Native American Mindfulness: All My Relations

by | Jun 4, 2015

Leslie Gray“I’ve noticed that many people say that everything is connected,” said psychologist Leslie Gray at a recent workshop on Shamanic Counseling – a method of adapting indigenous healing practices to modern urban circumstances in an effective and vital way. “But they don’t live like we’re connected.”

Ever since she said this in a recent workshop, I’ve found myself mulling over her observation. How would it look if we actually lived like we are all connected to everything? How would we treat our elders? The natural world? The homeless?

How would we live if we thought of all things – people, plants, animals, the oceans, the forests, all living things – as our relatives?

Recognizing and honoring those relationships are central to Dr. Gray’s vibrant blend of Western psychology and Native American healing wisdom.

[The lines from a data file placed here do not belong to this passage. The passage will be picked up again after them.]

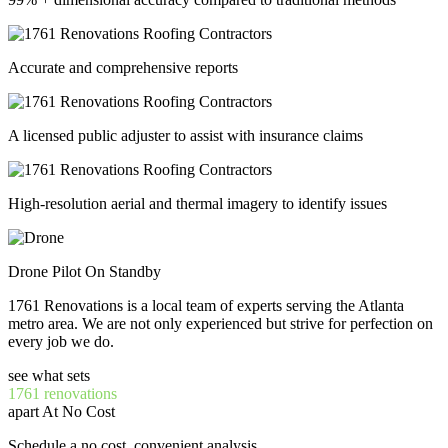
Accurate and comprehensive reports
A licensed public adjuster to assist with insurance claims
High-resolution aerial and thermal imagery to identify issues
Drone Pilot On Standby
1761 Renovations is a local team of experts serving the Atlanta
metro area. We are not only experienced but strive for perfection on
every job we do.
see what sets
1761 renovations
apart At No Cost
Schedule a no cost, convenient analysis.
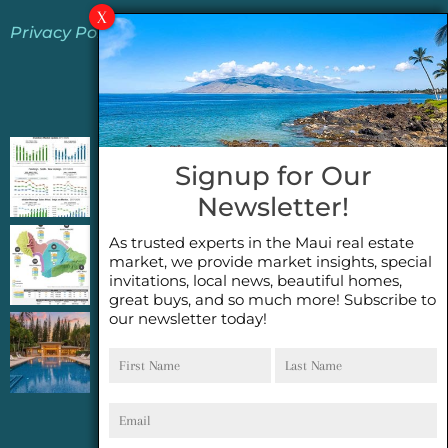
Privacy Policy
Jeannie’s Latest Blogs
PENDING SALES 2026 HALF YEAR REPORT
Signup for Our
FOR MAUI REAL ESTATE- WHY ARE PENDING
Newsletter!
SALES AN IMPORTANT INDICATOR?
As trusted experts in the Maui real estate
2026 Half Year Maui Real Estate Market
market, we provide market insights, special
Update- WHAT DOES IT MEAN?
invitations, local news, beautiful homes,
great buys, and so much more! Subscribe to
our newsletter today!
COCONUT GROVE G26~WHAT TRUE LUXURY
First
Last
FEELS LIKE~ GATED OCEANFRONT ON
Name
Name
KAPALUA, MAUI
Email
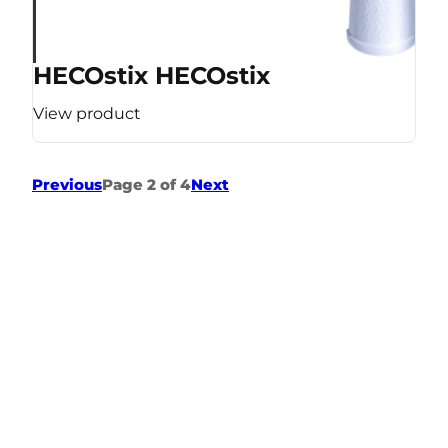
HECOstix HECOstix
View product
Previous
Page 2 of 4
Next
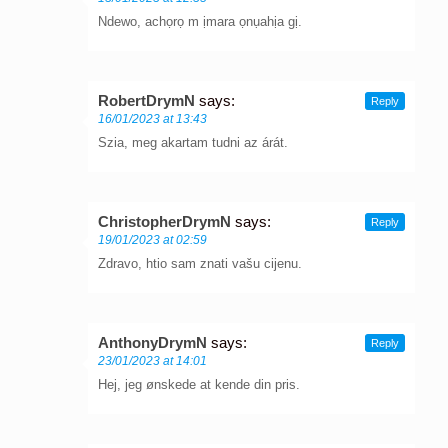
Ndewo, achọrọ m ịmara ọnụahịa gị.
RobertDrymN
says:
Reply
16/01/2023 at 13:43
Szia, meg akartam tudni az árát.
ChristopherDrymN
says:
Reply
19/01/2023 at 02:59
Zdravo, htio sam znati vašu cijenu.
AnthonyDrymN
says:
Reply
23/01/2023 at 14:01
Hej, jeg ønskede at kende din pris.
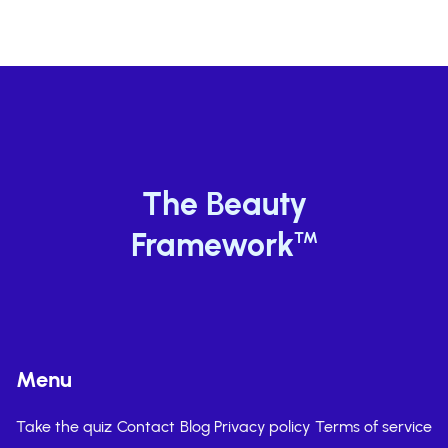
The Beauty
Framework
TM
Menu
Take the quiz
Contact
Blog
Privacy policy
Terms of service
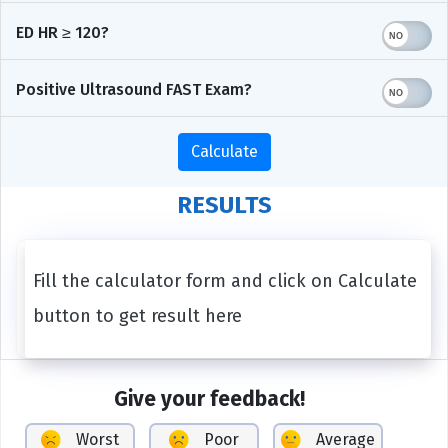
ED HR ≥ 120?
Positive Ultrasound FAST Exam?
Calculate
RESULTS
Fill the calculator form and click on Calculate
button to get result here
Give your feedback!
Worst
Poor
Average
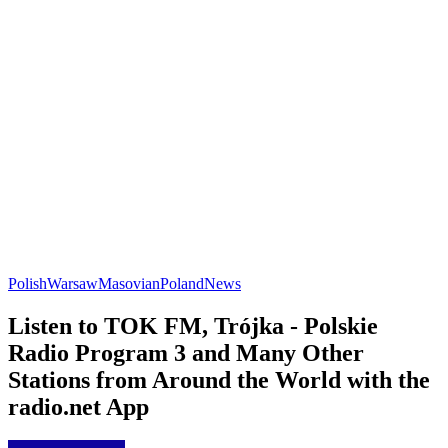
Polish
Warsaw
Masovian
Poland
News
Listen to TOK FM, Trójka - Polskie
Radio Program 3 and Many Other
Stations from Around the World with the
radio.net App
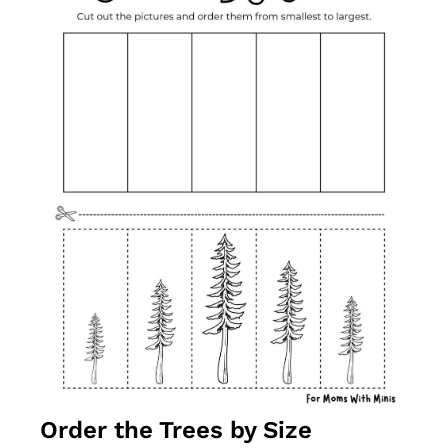
Order the Trees by Size 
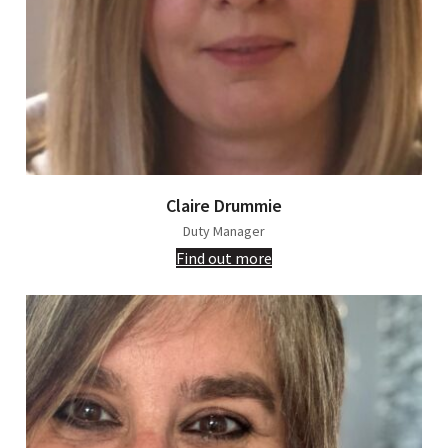
Claire Drummie
Duty Manager
Find out more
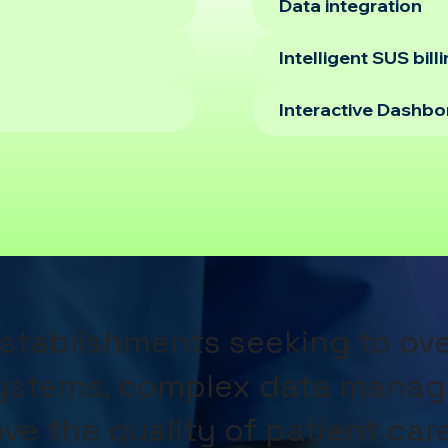
Data integration
Intelligent SUS bill
Interactive Dashb
establishments seeking to o
systems, complex data manag
ve the quality of patient car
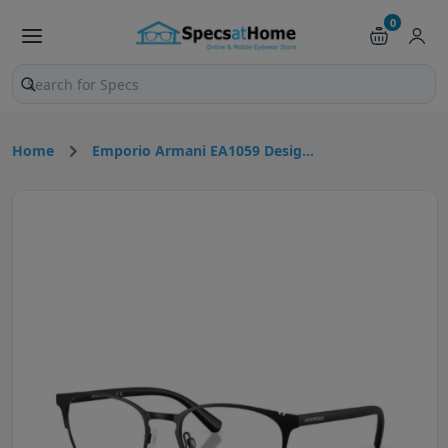
0
Search products and pages
Home
Emporio Armani EA1059 Desig...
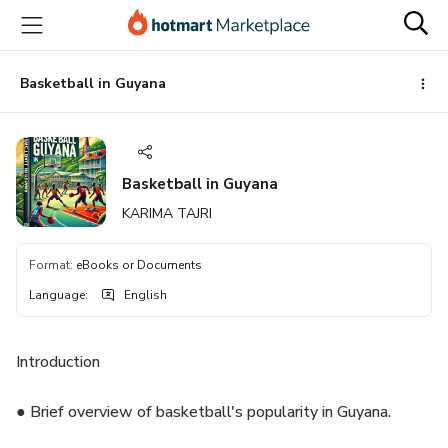
Go
Go
Go
to
to
to
the
payment
footer
main
Basketball in Guyana
content
Basketball in Guyana
KARIMA TAJRI
Format
:
eBooks or Documents
Language
:
English
Introduction
● Brief overview of basketball's popularity in Guyana.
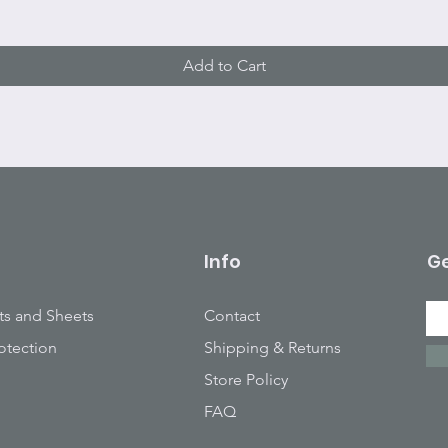
Add to Cart
Info
Ge
ts and Sheets
Contact
otection
Shipping & Returns
Store Policy
FAQ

Focus: Shamanic Counseling

A woman of Oneida and Powhatan descent, Dr. Gray had never imagined walking the path she now walks. Then came the accident, described in a 2009 feature article in The Sun,

She was completing a fellowship at Harvard University and following a traditional path toward a doctorate in clinical psychology when she suffered a neck injury in a car accident. After eleven different orthopedic specialists failed to relieve her pain, she took the recommendation of a Native American friend and sought help from a Cherokee shaman — a traditional healer — who was able to lessen her suffering. Having experienced firsthand the power of indigenous healing, she began studying it while she completed her doctorate. This dual path has helped her become a mediator between Native American and Euro-American worldviews.

We are so honored that Dr. Gray will be returning to Portland this August to teach Shamanic Counseling at our Still Moving Yoga studio. This Level 1 course introduces new ways of interacting with clients in a counseling relationship and covers

  • Expanded journeys.
  • Preparation of the healer and the healing space.
  • Preparation of the person seeking healing.
  • Listening and seeing shamanically.
  • Case studies.
  • Feedback and getting results.

Below, we share excerpts from some of Dr. Gray’s writings posted on the site of the organization she founded, the Woodfish Institute. They exemplify her insights into First Nation worldviews, how they apply to psychology, and – most importantly – what we can learn to address the environmental challenges facing us today.

“All My Relations”

My purpose tonight in speaking is to suggest that the re-inclusion of the ancient world view expressed in the American Indian statement “all my relations” is precisely our greatest hope for the future, ecologically and psychologically.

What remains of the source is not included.